Word for word, restate the lines that run from the line containing "lakeshore breezes full-time." to the last line of the records below.

[Extracted records]
○ ○ ○ ○ ○ ○ ○
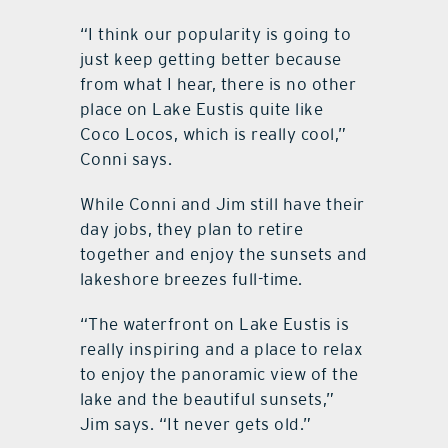
“I think our popularity is going to
just keep getting better because
from what I hear, there is no other
place on Lake Eustis quite like
Coco Locos, which is really cool,”
Conni says.
While Conni and Jim still have their
day jobs, they plan to retire
together and enjoy the sunsets and
lakeshore breezes full-time.
“The waterfront on Lake Eustis is
really inspiring and a place to relax
to enjoy the panoramic view of the
lake and the beautiful sunsets,”
Jim says. “It never gets old.”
○ ○ ○ ○ ○ ○ ○
--- Answer below ---
lakeshore breezes full-time.
“The waterfront on Lake Eustis is
really inspiring and a place to relax
to enjoy the panoramic view of the
lake and the beautiful sunsets,”
Jim says. “It never gets old.”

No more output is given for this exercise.